A bipartisan group of senators on Wednesday introduced a bill that would allow more substance abuse treatment center to receive Medicaid payments.
The legislation would enable treatment facilities with up to 40 beds to be reimbursed by Medicaid for 60 consecutive days of inpatient services. If passed, the bill would modify the Medicaid Institutions for Mental Disease law, which currently only allows Medicaid coverage for facilities with less than 16 beds.
This law, which was enacted in 1965, was intended to discourage the long-term institutionalization of those with mental illness. But the Senate sponsors of the bill say the rule is now an outdated barrier to treatment.
The bill, called the Medicaid Coverage for Addiction Recovery Expansion Act, is sponsored by Sens. Dick Durbin (D-Ill.), Rob Portman (R-Ohio), Sherrod Brown (D-Ohio), Shelley Moore Capito (R-W.V.), Susan Collins (R-Maine) and Angus King (I-Maine).
All of the senators said their states have been particularly impacted by the opioid epidemic and would benefit from the proposed law.
"Red tape shouldn't keep Ohioans from needed treatment and this simple fix will provide real relief to those struggling with addiction," Brown said.

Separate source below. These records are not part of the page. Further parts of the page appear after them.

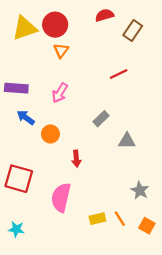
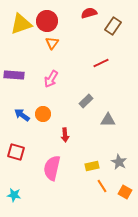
blue arrow: (26, 118) -> (22, 115), moved
red square: (19, 179) -> (16, 152), size x0.7
yellow rectangle: (97, 219) -> (92, 166), moved

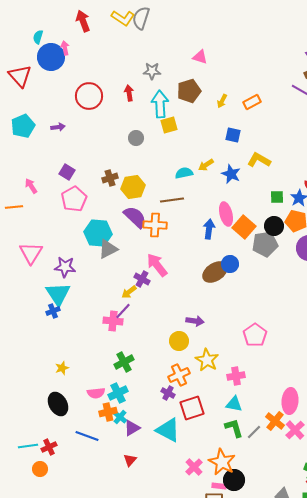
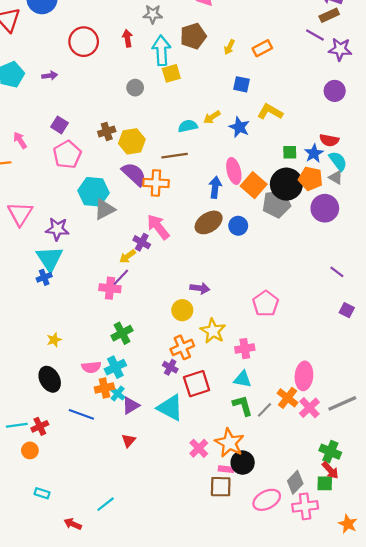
black circle: (274, 226) -> (286, 184), size x1.5
brown ellipse: (215, 272) -> (209, 222), moved

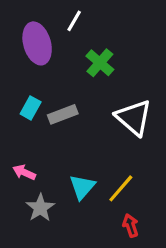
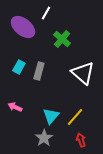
purple ellipse: (37, 43) -> (23, 27), turned -35
gray rectangle: (63, 114) -> (39, 71), turned -54
gray star: (40, 208) -> (44, 138), moved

Data from Illinois shows that the law would expand Medicaid beneficiaries' access to an additional 18 facilities in the state.
The legislation also establishes a $50 million grant for substance abuse services that treat Medicaid beneficiaries under 21 years old. The grant will focus particularly on services available in rural communities.
The bill is endorsed by the National Council for Behavioral Health, Treatment Communities for America and Mental Health America.